4.2.7 Scenarios Evaluation

Possible convergence scenarios have been evaluated according to relevance and feasibility. Only the scenarios scoring at least medium in both criteria are listed below:

  • Inter-operability of ISIS FDS and Expert W/S with EGS-CC.

  • Compatibility of EGS-CC-based CCS with ISIS.

  • Reuse of ISIS communication component (in EGS-CC MO).

  • Technology feedback (in particular for MO implementation).

  • EGS-CC extensions (communication inspector and media manager).

4.2.8 Convergence Proposals

Finally, considering the results of the convergence analysis, the convergence proposals raised by the EGS-CC Consortium aim at ensuring and verifying compatibility of EGS-CC external interfaces with the relevant ISIS interface (for both inter-operability and compatibility scenarios).

As a consequence of the convergence proposals, there will be the need to exchange technical information about the use of common technologies and standards. The form to achieve these needs to be agreed.

Convergence proposals identified by the Consortium are:

  • Definition and support of an import/export format enabling exchange of TM/TC data definitions between ISIS and EGS-CC-based systems (e.g. definitions from an EGS-CC-based EGSE system could be transferred directly to an ISIS control centre).

  • Joint development and cross-validation of a ‘CCSDS MO API’ supporting the provider and consumer side of M&C Services. This aims at:

    • Ensuring inter-operability of ISIS and EGS-CC-based systems.

    • Promoting the adoption of CCSDS MO as standardised interfaces for the provision of M&C services on ground.

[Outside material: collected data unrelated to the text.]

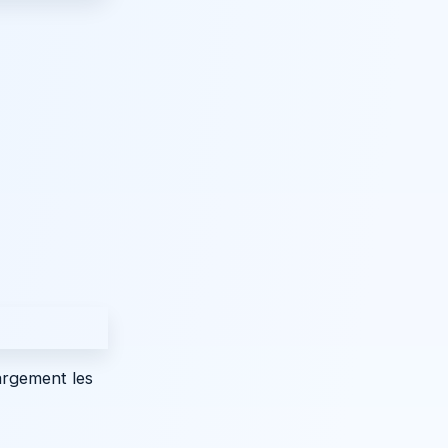
largement les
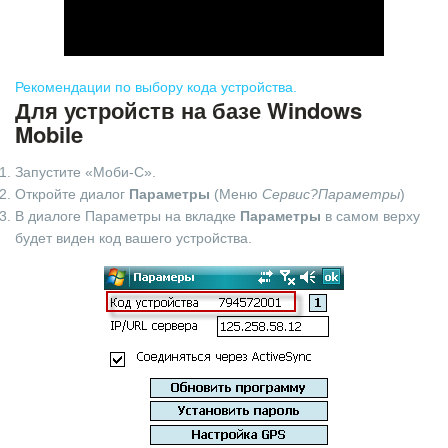
Рекомендации по выбору кода устройства.
Для устройств на базе Windows
Mobile
Запустите «Моби-С».
Откройте диалог
Параметры
(Меню
Сервис?Параметры
)
В диалоге Параметры на вкладке
Параметры
в самом верху
будет виден код вашего устройства.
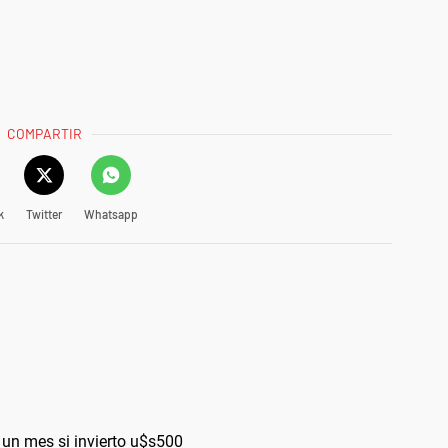
COMPARTIR
k
Twitter
Whatsapp
n mes si invierto u$s500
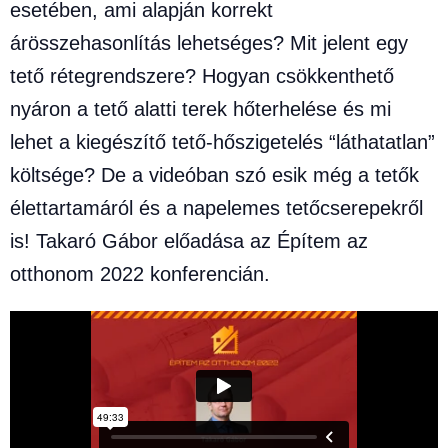
esetében, ami alapján korrekt
árösszehasonlítás lehetséges? Mit jelent egy
tető rétegrendszere? Hogyan csökkenthető
nyáron a tető alatti terek hőterhelése és mi
lehet a kiegészítő tető-hőszigetelés “láthatatlan”
költsége? De a videóban szó esik még a tetők
élettartamáról és a napelemes tetőcserepekről
is! Takaró Gábor előadása az Építem az
otthonom 2022 konferencián.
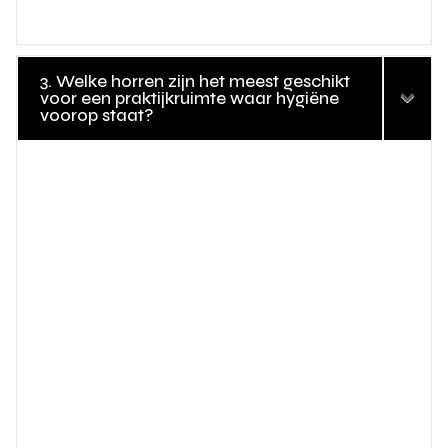
3. Welke horren zijn het meest geschikt
voor een praktijkruimte waar hygiëne
voorop staat?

This CCSDS MO API is currently developed in the frame of the EGS-CC contract.

5 Conclusion

As a conclusion, CNES has initiated around 2007 the ISIS studies. ISIS standard has been used for the first time by a mission around 2009 and now every new CNES mission uses the ISIS standard. A command control product is under development and will be complete by beginning of February 2019. Three client missions exist and CNES expects others in the future. After around ten years, a first ISIS system will have been assembled and made operational. CNES is now on the way to get its return on investment and to widely deploy the LP CCC ISIS software for the various uses it is designed for. CNES and industrial teams work is about to be rewarded.